── RECORDS SHOWN ──

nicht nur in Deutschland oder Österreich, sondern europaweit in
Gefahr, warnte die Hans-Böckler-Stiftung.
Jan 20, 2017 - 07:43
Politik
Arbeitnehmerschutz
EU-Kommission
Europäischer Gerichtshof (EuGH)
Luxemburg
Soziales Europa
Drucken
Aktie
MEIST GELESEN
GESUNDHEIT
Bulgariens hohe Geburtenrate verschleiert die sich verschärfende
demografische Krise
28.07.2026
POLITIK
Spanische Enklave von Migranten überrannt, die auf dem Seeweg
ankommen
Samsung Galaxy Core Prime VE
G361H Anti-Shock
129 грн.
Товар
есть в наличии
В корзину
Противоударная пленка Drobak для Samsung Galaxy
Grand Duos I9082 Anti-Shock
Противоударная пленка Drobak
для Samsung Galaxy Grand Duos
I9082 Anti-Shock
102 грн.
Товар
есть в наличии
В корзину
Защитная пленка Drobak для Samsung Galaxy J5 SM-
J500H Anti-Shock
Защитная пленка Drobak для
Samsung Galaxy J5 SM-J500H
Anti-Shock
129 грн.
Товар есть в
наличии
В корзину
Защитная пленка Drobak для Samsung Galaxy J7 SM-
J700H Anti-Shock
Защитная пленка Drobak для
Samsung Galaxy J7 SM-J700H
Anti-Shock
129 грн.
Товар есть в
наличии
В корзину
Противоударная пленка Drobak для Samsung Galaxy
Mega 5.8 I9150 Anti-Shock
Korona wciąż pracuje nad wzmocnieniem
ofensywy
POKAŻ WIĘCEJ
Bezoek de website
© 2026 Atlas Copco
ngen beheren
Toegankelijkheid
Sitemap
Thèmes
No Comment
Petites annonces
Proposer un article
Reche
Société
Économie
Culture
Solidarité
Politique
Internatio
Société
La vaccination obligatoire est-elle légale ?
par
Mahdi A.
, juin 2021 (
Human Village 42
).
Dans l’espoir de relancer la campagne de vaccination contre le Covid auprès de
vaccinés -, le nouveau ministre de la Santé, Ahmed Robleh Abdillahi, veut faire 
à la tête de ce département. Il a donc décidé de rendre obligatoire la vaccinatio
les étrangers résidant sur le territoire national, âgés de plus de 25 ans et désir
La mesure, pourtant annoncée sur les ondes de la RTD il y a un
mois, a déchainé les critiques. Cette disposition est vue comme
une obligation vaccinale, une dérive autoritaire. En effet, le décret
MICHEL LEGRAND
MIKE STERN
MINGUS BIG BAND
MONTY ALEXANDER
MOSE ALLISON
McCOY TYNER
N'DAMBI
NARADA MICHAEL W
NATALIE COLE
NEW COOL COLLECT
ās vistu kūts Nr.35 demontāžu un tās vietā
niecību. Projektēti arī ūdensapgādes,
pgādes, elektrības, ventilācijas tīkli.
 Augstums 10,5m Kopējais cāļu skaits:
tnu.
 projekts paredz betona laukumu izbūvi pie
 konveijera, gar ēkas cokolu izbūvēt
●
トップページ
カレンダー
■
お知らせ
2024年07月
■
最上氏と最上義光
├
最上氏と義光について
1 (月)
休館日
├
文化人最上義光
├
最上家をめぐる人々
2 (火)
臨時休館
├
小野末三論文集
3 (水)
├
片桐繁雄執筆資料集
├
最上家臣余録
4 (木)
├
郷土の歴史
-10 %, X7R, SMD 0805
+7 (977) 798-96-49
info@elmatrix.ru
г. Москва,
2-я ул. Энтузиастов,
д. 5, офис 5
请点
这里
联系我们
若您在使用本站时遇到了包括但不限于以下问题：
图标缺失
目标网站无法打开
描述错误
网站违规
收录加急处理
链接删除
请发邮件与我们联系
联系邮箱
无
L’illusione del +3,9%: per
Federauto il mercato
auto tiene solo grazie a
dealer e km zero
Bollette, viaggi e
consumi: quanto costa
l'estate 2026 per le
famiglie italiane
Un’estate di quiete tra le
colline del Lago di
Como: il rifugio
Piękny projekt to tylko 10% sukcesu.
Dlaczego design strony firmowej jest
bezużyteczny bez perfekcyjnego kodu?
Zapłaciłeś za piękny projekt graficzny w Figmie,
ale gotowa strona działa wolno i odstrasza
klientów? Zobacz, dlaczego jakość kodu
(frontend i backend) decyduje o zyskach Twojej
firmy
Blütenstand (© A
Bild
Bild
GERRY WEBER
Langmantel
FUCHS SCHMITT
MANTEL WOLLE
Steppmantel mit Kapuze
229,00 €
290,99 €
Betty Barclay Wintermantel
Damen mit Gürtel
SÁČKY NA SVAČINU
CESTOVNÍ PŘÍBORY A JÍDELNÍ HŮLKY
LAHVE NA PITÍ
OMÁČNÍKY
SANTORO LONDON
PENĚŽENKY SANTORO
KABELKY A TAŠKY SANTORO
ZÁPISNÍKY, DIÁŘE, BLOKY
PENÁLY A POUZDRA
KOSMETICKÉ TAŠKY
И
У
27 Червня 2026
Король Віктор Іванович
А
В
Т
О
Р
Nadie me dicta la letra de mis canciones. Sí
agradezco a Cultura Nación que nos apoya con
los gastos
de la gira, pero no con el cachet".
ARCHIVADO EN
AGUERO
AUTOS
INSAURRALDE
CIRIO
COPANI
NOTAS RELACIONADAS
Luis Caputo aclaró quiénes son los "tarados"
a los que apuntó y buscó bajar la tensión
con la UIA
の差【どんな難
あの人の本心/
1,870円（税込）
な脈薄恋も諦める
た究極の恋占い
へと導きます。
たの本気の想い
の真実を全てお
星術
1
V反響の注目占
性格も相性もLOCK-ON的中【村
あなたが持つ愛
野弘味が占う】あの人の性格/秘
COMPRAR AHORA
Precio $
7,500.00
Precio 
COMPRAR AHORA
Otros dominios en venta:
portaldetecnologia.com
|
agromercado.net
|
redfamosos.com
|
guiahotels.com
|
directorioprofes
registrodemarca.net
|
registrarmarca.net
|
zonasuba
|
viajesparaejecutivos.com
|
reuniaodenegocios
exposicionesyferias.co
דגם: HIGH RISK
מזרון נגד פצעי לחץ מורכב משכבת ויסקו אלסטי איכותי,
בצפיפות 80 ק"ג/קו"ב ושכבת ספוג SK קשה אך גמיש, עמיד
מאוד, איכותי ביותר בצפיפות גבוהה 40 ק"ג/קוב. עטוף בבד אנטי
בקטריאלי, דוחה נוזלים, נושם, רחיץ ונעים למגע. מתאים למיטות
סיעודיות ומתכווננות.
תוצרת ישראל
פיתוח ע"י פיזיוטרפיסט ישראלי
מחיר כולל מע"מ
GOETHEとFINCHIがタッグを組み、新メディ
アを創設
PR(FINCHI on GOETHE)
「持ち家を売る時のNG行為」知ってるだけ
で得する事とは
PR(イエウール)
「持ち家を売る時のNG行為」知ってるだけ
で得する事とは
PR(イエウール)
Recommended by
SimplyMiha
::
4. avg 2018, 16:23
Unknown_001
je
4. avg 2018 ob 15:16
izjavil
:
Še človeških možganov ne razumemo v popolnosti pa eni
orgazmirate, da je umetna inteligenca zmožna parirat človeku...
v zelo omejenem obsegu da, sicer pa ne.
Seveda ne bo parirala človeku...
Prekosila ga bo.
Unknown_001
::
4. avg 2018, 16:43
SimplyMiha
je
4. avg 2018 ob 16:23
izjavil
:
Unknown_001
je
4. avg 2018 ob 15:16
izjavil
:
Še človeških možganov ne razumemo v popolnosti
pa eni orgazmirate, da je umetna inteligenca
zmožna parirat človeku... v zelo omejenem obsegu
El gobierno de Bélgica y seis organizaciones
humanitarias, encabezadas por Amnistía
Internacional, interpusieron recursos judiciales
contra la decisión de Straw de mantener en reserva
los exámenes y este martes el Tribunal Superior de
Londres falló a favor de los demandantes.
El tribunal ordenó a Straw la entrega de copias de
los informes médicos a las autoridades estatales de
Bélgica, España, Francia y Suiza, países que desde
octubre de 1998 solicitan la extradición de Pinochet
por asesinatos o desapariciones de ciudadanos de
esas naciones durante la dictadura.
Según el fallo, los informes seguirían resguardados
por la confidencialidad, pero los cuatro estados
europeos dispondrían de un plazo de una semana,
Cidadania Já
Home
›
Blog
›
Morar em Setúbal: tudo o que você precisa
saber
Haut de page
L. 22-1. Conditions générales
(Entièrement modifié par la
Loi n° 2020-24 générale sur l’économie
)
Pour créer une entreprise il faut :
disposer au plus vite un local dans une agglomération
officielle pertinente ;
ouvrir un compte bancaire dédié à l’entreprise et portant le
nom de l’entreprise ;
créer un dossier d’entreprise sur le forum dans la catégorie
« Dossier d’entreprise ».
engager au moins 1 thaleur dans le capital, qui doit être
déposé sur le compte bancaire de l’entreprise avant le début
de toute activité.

───

**YOUR GOAL:**
Look through the listing, and copy each line that contains the word "možganov".

**RESPONSE AREA:**
Še človeških možganov ne razumemo v popolnosti pa eni
Še človeških možganov ne razumemo v popolnosti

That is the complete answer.